This portfolio page lists many of the projects Randy Russell has worked on. Whenever possible, project descriptions include links to the project resources and screenshots or other graphics that illustrate the projects. Some items are in private, password-protected systems; are no longer active; or are not web-based. In those cases, I’ve tried to provide a flavor of the resources, though you cannot experience them directly yourself.
Inspired by the the flight of NASA’ Ingenuity helicopter on Mars in 2021, this engineering thought experiment guides students through the challenges of making a helicopter fly in the thin Martian atmosphere, which has less than 1% of Earth’s atmospheric density.

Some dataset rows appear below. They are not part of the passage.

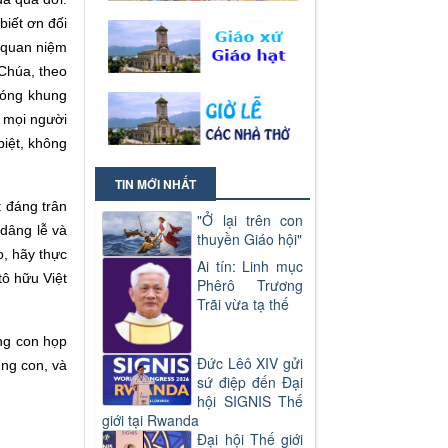
biết ơn đối
, quan niệm
 Chúa, theo
đóng khung
ả mọi người
biệt, không
TIN MỚI NHẤT
t đáng trân
"Ở lại trên con
 dâng lễ và
thuyền Giáo hội"
o, hãy thực
Ai tín: Linh mục
tô hữu Việt
Phêrô Trương
Trãi vừa tạ thế
ng con họp
Đức Lêô XIV gửi
úng con, và
sứ điệp đến Đại
hội SIGNIS Thế
giới tại Rwanda
Đại hội Thế giới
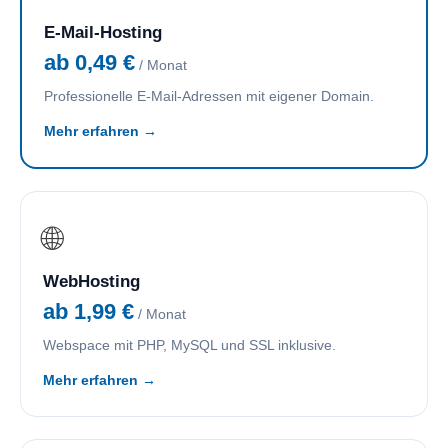
E-Mail-Hosting
ab 0,49 €
/ Monat
Professionelle E-Mail-Adressen mit eigener Domain.
Mehr erfahren →
🌐
WebHosting
ab 1,99 €
/ Monat
Webspace mit PHP, MySQL und SSL inklusive.
Mehr erfahren →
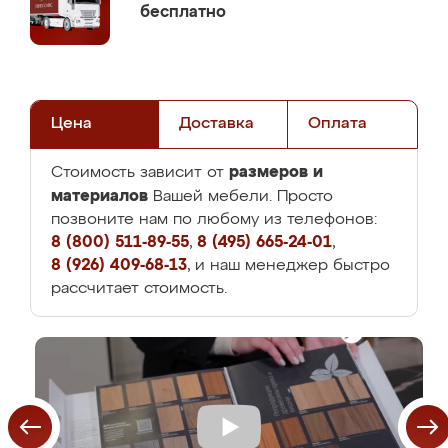
бесплатно
Цена
Доставка
Оплата
размеров и
Стоимость зависит от
материалов
Вашей мебели. Просто
позвоните нам по любому из телефонов:
8 (800) 511-89-55
,
8 (495) 665-24-01
,
8 (926) 409-68-13
, и наш менеджер быстро
рассчитает стоимость.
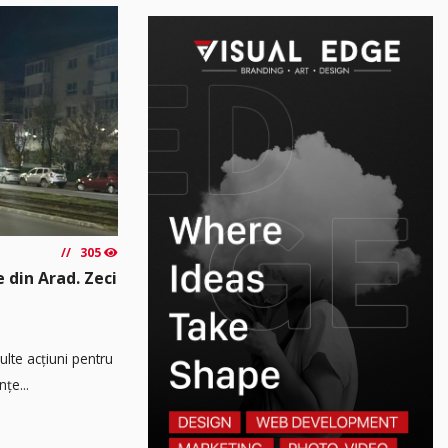
305
e din Arad. Zeci
multe acțiuni pentru
țe...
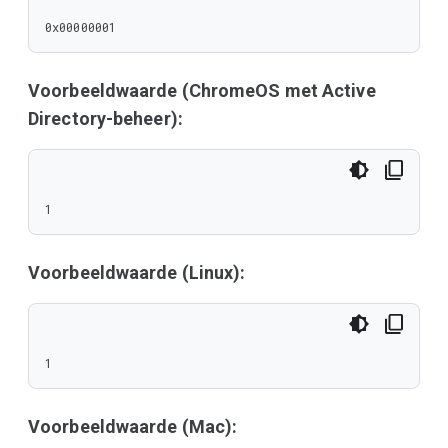
0x00000001
Voorbeeldwaarde (ChromeOS met Active
Directory-beheer):
1
Voorbeeldwaarde (Linux):
1
Voorbeeldwaarde (Mac):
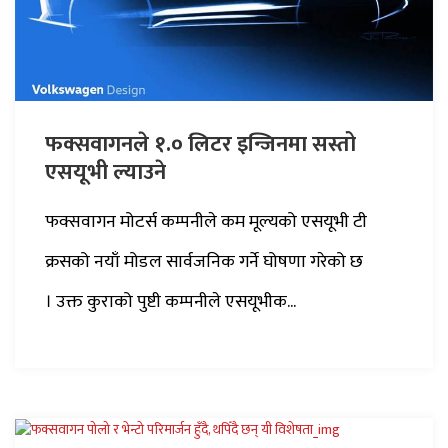
फक्सवागनले १.० लिटर इन्जिनमा सस्तो
एसयूभी ल्याउने
फक्सवागन मोटर्स कम्पनीले कम मूल्यको एसयूभी टी
क्रसको नयाँ मोडल सार्वजनिक गर्ने घोषणा गरेको छ
। उक्त कुराको पुष्टी कम्पनीले एसयूभीक...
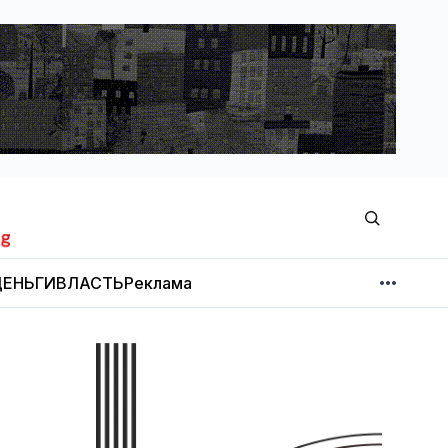
ЕНЬГИ
ВЛАСТЬ
Реклама
МНЕНИЕ
НОВОСТИ КОМПАНИЙ
Об издании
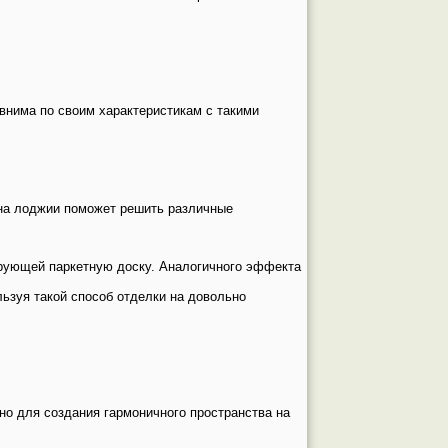
внима по своим характеристикам с такими
а на лоджии поможет решить различные
ирующей паркетную доску. Аналогичного эффекта
ьзуя такой способ отделки на довольно
но для создания гармоничного пространства на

In this physical and virtual lab activity, students estimate the densities of different substances by observing the degree of refraction of a beam of light. This lesson is part of the Satellites and Weather Teaching Box, which explains how spacecraft measure aspects of the atmosphere by detecting the refraction of radio waves.
This series of lessons teaches engineering topics to middle school students using small, inexpensive drone aircraft. The NSF-funded Engineering Experiences program developed more than a dozen lessons, including: Aerial Survey of a Disaster Area, UAV Performance Test: Carry a Payload, UAV Challenge: Retrieve a Payload, and the Drone Science Mission Board Game.
Students compare temperature data from two locations in Germany to learn how temperature varies with altitude in Earth’s atmosphere. This lesson is part of the GLOBE Data Explorations series, which uses data collected by students in the GLOBE citizen science program to teach atmospheric science concepts and data analysis techniques. Printed copies of the lessons are available from Amazon.
While working at the National Center for Atmospheric Research (NCAR), I co-developed and co-taught a series of online courses about climate science for teachers and other educators.
- Introduction to Earth’s Climate
- Earth System Science: A Climate Change Perspective
- Understanding Climate Change Today
- Climate Discovery Online Course for the ASTC C3 Community
Michigan State University – Virtual University
I served as an instructional designer, online pedagogy consultant, and technical expert while helping several MSU faculty develop online versions of their courses. Most of the courses I worked on are in STEM disciplines.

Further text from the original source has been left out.